To run the code, you will need to install:

obs.: It ran on Cuda 9.0 and cuDNN 7.0.5.15

Description

We created two python files, and the main.py has the main functions we used: the architectures tested (my_CNN2D and my_ResNet50) and the custom loss (count_CC_loss). We do not know if that is the better way to implement the loss function, but it works.

The utils.py has some auxiliary functions used to train/apply the models. We coded a simple generator function, but you can use your generators.

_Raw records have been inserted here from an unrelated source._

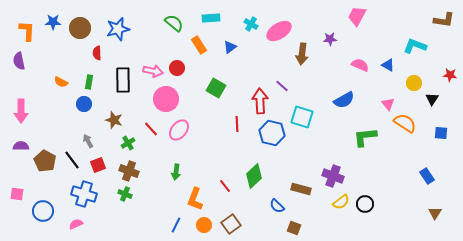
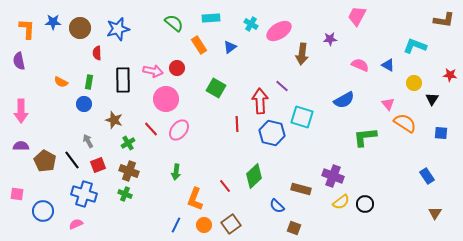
orange L-shape at (27, 31): moved 2 px up
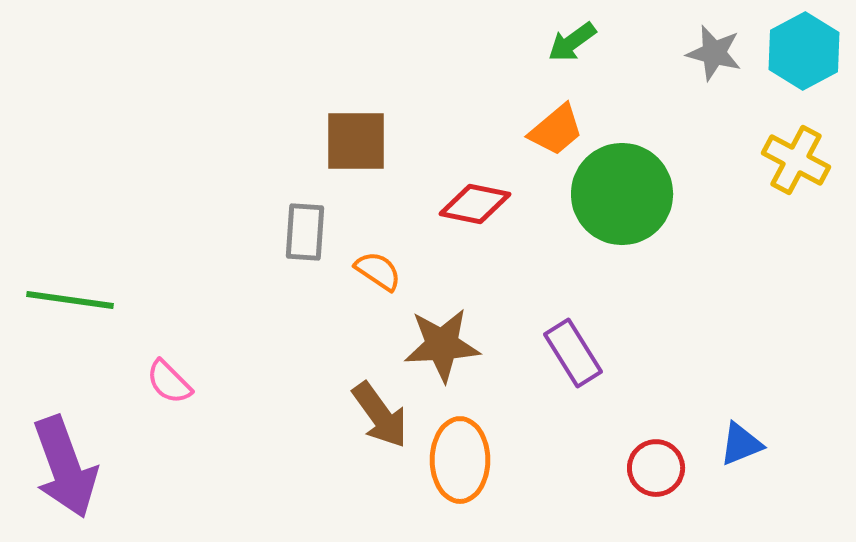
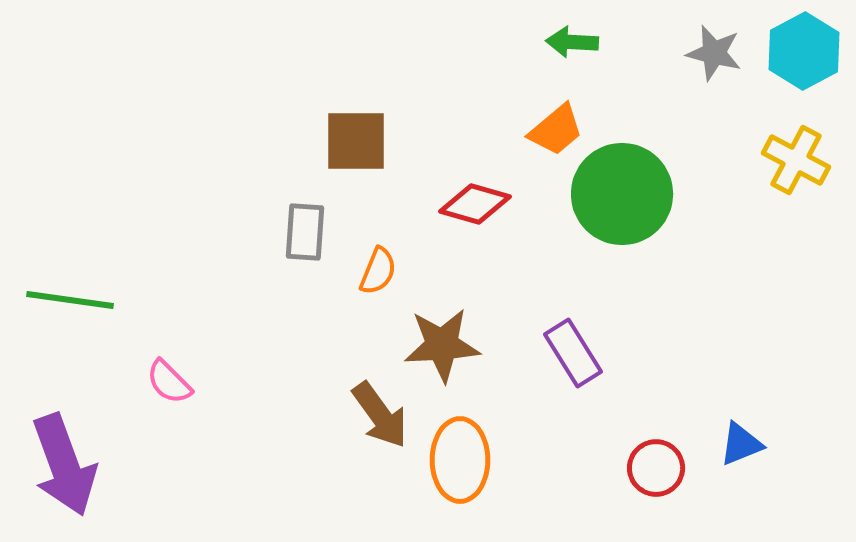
green arrow: rotated 39 degrees clockwise
red diamond: rotated 4 degrees clockwise
orange semicircle: rotated 78 degrees clockwise
purple arrow: moved 1 px left, 2 px up
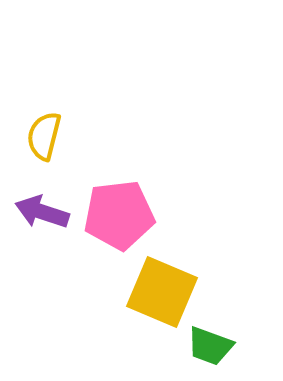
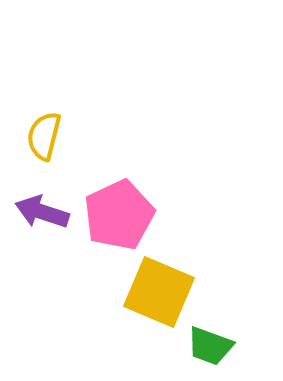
pink pentagon: rotated 18 degrees counterclockwise
yellow square: moved 3 px left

The main code has the following parameters:

  -a  Action to be executed, to train a model (train) or to appply some pretrained model (apply) 
  -s  Source directory to load spectrogram images.
  -t  Target directory to save/load model. Default = current directory
  -m  Model index (6) CNN (18) ResNet
  -l  Quantity of labels that the model needs to classify
  -e  Quantity of epochs. Default = 100
  -b  Batch size used for training, validation and test. Default = 80
  -quant [value] Use the custom loss function with quantification. (no value after the parameter or 1) 
                 first weighting case, (2) second weighting case, (3) third weighting case
  -eval Generate model evaluation. Default = False.

Running

To train with your dataset, the generator looks for two directories inside the source path: train and validation. Inside these directories, put your spectrogram images and a CSV file with two columns: file and label related to your spectrograms. Data directory has examples of this files/structure.

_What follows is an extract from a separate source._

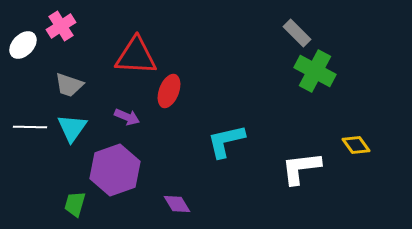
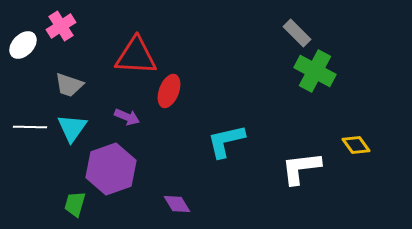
purple hexagon: moved 4 px left, 1 px up
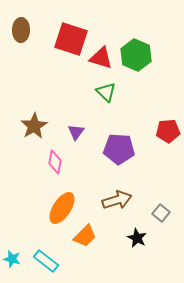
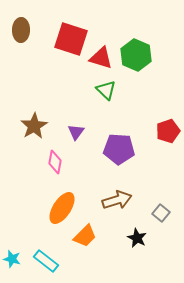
green triangle: moved 2 px up
red pentagon: rotated 15 degrees counterclockwise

To apply our pre-trained models to your data, set target -t parameter with a directory that contains a model (inside models directory exists a link to Google Drive with our models) and set source -s parameter with your spectrograms directory. Code will generate a CSV with the predicted labels in the current path, considering the case 12-class (described in the paper).

If you want other class scenarios (bird-class, anuran-class, or 2-class), just point to the specific model (see our model directory) and change the function utils.decode_labels, removing the commentary of your desired case.

Besides, you can use a ground truth to evaluate the models. Put a CSV file with two columns (file and expected labels) inside the source path and pass -eval parametter.

Examples

  python main.py -a apply -l 12 -m 6 -b 80 -quant -eval -s /home/user/Desktop/data/test/ -t /home/user/Desktop/model
  python main.py -a train -l 12 -m 18 -e 50 -b 30 -quant -s /home/user/Desktop/data/ -t /home/user/Desktop/model

Data used

The complete database has been collected by the LEEC lab and subsets were used in other papers, such as [1], [2], and [3]. Our subset is labeled with animal species and will be available on the lab website as soon as possible.